What to work on:
Please restate each entry that appears below word for word, without its pictures.

Information shown:
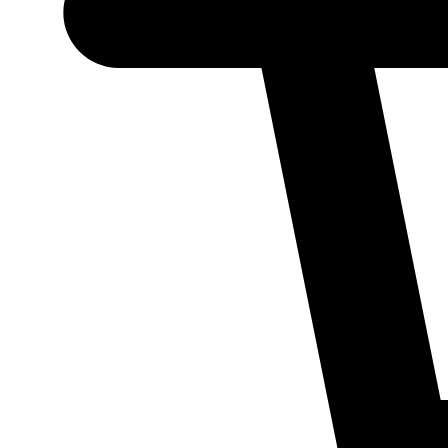
Necessário
Esses cookies
não são
opcionais.
Eles são
necessários
para o
funcionamento
do site.
Estatísticos
Para que
possamos
melhorar a
funcionalidade
e a estrutura
do site, com
base em como
ele é utilizado.
Experiência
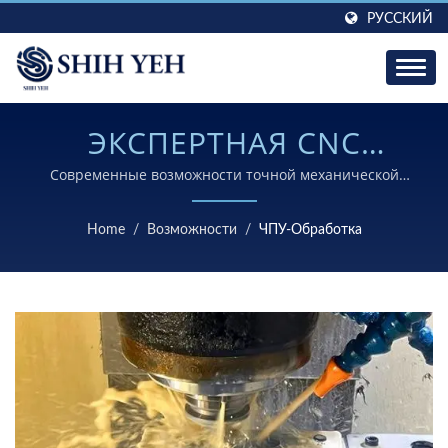
РУССКИЙ
ЭКСПЕРТНАЯ CNC
ОБРАБОТКА СЛОЖНЫХ
Современные возможности точной механической
обработки с более чем 30-летним опытом
МЕТАЛЛИЧЕСКИХ
производства сложных металлических деталей для
Home
/
Возможности
/
ЧПУ-Обработка
автомобильной, медицинской и промышленной
КОМПОНЕНТОВ
отраслей.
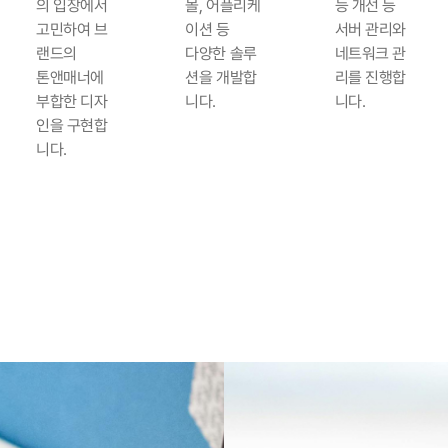
의 입장에서
몰, 어플리케
능 개선 등
고민하여 브
이션 등
서버 관리와
랜드의
다양한 솔루
네트워크 관
톤앤매너에
션을 개발합
리를 진행합
부합한 디자
니다.
니다.
인을 구현합
니다.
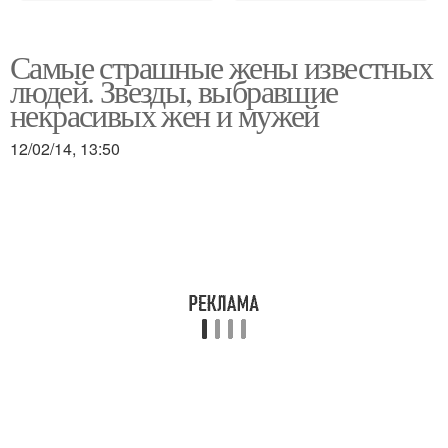
Самые страшные жены известных
людей. Звезды, выбравшие
некрасивых жен и мужей
12/02/14, 13:50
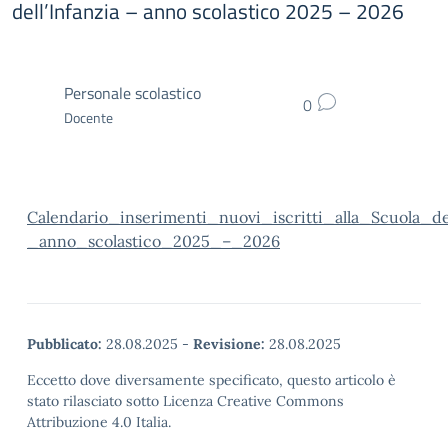
dell’Infanzia – anno scolastico 2025 – 2026
Personale scolastico
0
Docente
Calendario_inserimenti_nuovi_iscritti_alla_Scuola_de
_anno_scolastico_2025_–_2026
Pubblicato:
28.08.2025
-
Revisione:
28.08.2025
Eccetto dove diversamente specificato, questo articolo è
stato rilasciato sotto Licenza Creative Commons
Attribuzione 4.0 Italia.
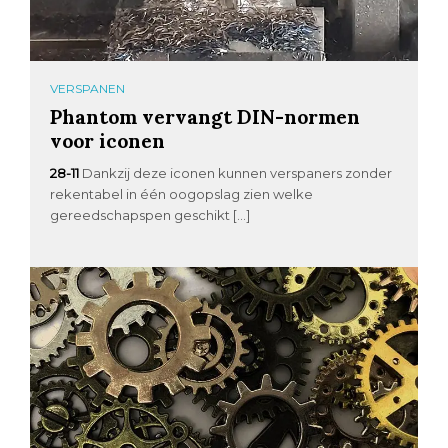
VERSPANEN
Phantom vervangt DIN-normen
voor iconen
28-11
Dankzij deze iconen kunnen verspaners zonder
rekentabel in één oogopslag zien welke
gereedschapspen geschikt […]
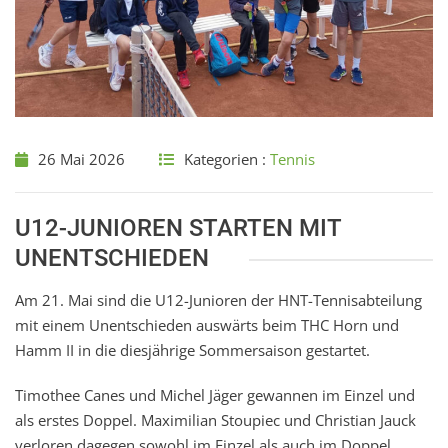
26 Mai 2026
Kategorien :
Tennis
U12-JUNIOREN STARTEN MIT
UNENTSCHIEDEN
Am 21. Mai sind die U12-Junioren der HNT-Tennisabteilung
mit einem Unentschieden auswärts beim THC Horn und
Hamm II in die diesjährige Sommersaison gestartet.
Timothee Canes und Michel Jäger gewannen im Einzel und
als erstes Doppel. Maximilian Stoupiec und Christian Jauck
verloren dagegen sowohl im Einzel als auch im Doppel.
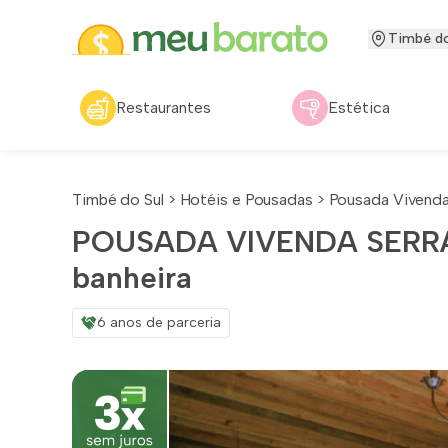
Timbé do
Restaurantes
Estética
Timbé do Sul
>
Hotéis e Pousadas
>
Pousada Vivenda
POUSADA VIVENDA SERRA 
banheira
6 anos de parceria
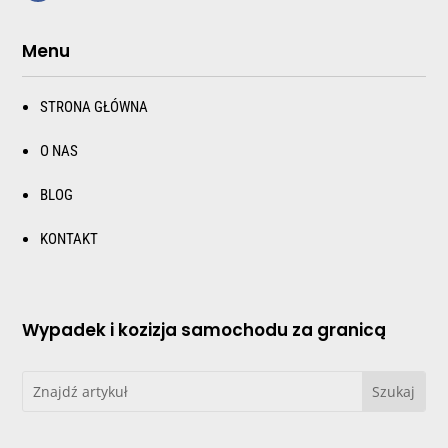
Menu
STRONA GŁÓWNA
O NAS
BLOG
KONTAKT
Wypadek i kozizja samochodu za granicą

Your response:
Necessário
Esses cookies
não são
opcionais.
Eles são
necessários
para o
funcionamento
do site.
Estatísticos
Para que
possamos
melhorar a
funcionalidade
e a estrutura
do site, com
base em como
ele é utilizado.
Experiência
РУССКИЙ
ЭКСПЕРТНАЯ CNC
ОБРАБОТКА СЛОЖНЫХ
Современные возможности точной механической
обработки с более чем 30-летним опытом
МЕТАЛЛИЧЕСКИХ
производства сложных металлических деталей для
Home
/
Возможности
/
ЧПУ-Обработка
автомобильной, медицинской и промышленной
КОМПОНЕНТОВ
отраслей.
의 입장에서
몰, 어플리케
능 개선 등
고민하여 브
이션 등
서버 관리와
랜드의
다양한 솔루
네트워크 관
톤앤매너에
션을 개발합
리를 진행합
부합한 디자
니다.
니다.
인을 구현합
니다.
Самые страшные жены известных
людей. Звезды, выбравшие
некрасивых жен и мужей
12/02/14, 13:50
dell’Infanzia – anno scolastico 2025 – 2026
Personale scolastico
0
Docente
Calendario_inserimenti_nuovi_iscritti_alla_Scuola_de
_anno_scolastico_2025_–_2026
Pubblicato:
28.08.2025
-
Revisione:
28.08.2025
Eccetto dove diversamente specificato, questo articolo è
stato rilasciato sotto Licenza Creative Commons
Attribuzione 4.0 Italia.
VERSPANEN
Phantom vervangt DIN-normen
voor iconen
28-11
Dankzij deze iconen kunnen verspaners zonder
rekentabel in één oogopslag zien welke
gereedschapspen geschikt […]
26 Mai 2026
Kategorien :
Tennis
U12-JUNIOREN STARTEN MIT
UNENTSCHIEDEN
Am 21. Mai sind die U12-Junioren der HNT-Tennisabteilung
mit einem Unentschieden auswärts beim THC Horn und
Hamm II in die diesjährige Sommersaison gestartet.
Timothee Canes und Michel Jäger gewannen im Einzel und
als erstes Doppel. Maximilian Stoupiec und Christian Jauck
verloren dagegen sowohl im Einzel als auch im Doppel.
Timbé do
Restaurantes
Estética
Timbé do Sul
>
Hotéis e Pousadas
>
Pousada Vivenda
POUSADA VIVENDA SERRA 
banheira
6 anos de parceria
Menu
STRONA GŁÓWNA
O NAS
BLOG
KONTAKT
Wypadek i kozizja samochodu za granicą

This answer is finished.